The RNN model is created using TensorFlow and Keras. It uses LSTM (Long Short-Term Memory) layers and learns to generate text based on the input data, which includes the corruption scores of various countries over the years. The generated text will be in the format of "Country has a corruption score of X in Year."
- Python 3.6 or above
- TensorFlow 2.0 or above
- Pandas
- NumPy
To install the required packages, run:
pip install numpy pandas tensorflow
-
Clone the repository to your local machine.

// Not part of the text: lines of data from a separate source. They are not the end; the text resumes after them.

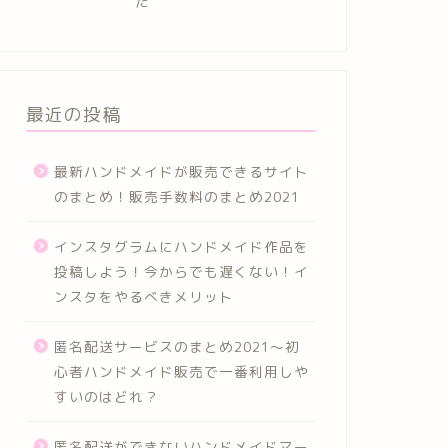
た
最近の投稿
最新ハンドメイドが販売できるサイト
のまとめ！販売手数料のまとめ2021
インスタグラムにハンドメイド作品を
投稿しよう！今からでも遅くない！イ
ンスタをやるべきメリット
匿名配送サービスのまとめ2021～初
心者ハンドメイド販売で一番利用しや
すいのはどれ？
匿名配送ができないハンドメイドマー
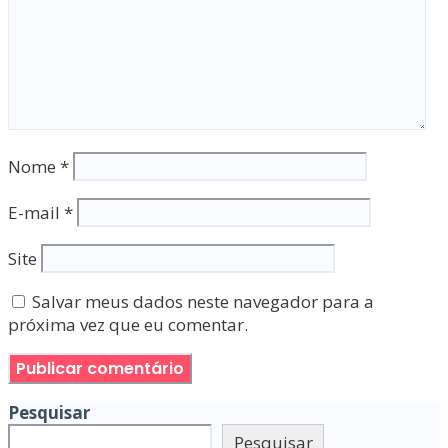
Nome
*
E-mail
*
Site
Salvar meus dados neste navegador para a
próxima vez que eu comentar.
Pesquisar
Pesquisar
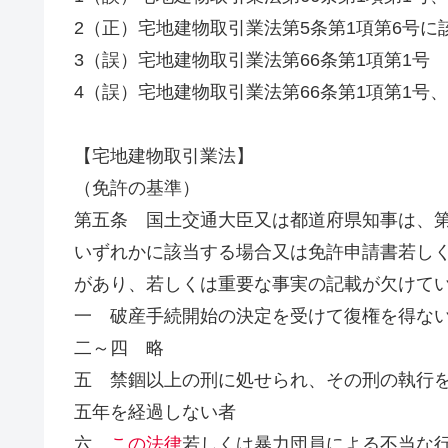
2（正）宅地建物取引業法第5条第1項第6号に
3（誤）宅地建物取引業法第66条第1項第1号
4（誤）宅地建物取引業法第66条第1項第1号、
【宅地建物取引業法】
（免許の基準）
第五条 国土交通大臣又は都道府県知事は、
いずれかに該当する場合又は免許申請書若し
があり、若しくは重要な事実の記載が欠けて
一 破産手続開始の決定を受けて復権を得な
二～四 略
五 禁錮以上の刑に処せられ、その刑の執行
五年を経過しない者
六
この法律
若しくは暴力団員による不当な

git clone https://github.com/nadinejackson1/corruption-text-generation.git cd corruption-text-generation
-
Run the Jupyter notebook containing the complete code.
jupyter notebook corruption-text-generation.ipynb
-
Go through the notebook step by step, which contains the following sections:
- Importing necessary libraries
- Loading and preprocessing the data
- Tokenizing and padding the text
- Creating the RNN model
- Training the model
- Generating text using the trained model
- After training the model, you can use the generate_text() function to generate text related to corruption based on the input seed text and trained model.
This project is licensed under the MIT License. See the LICENSE file for details.
The project is based on the Corruption Perceptions Index Timeseries 2012 - 2021 dataset.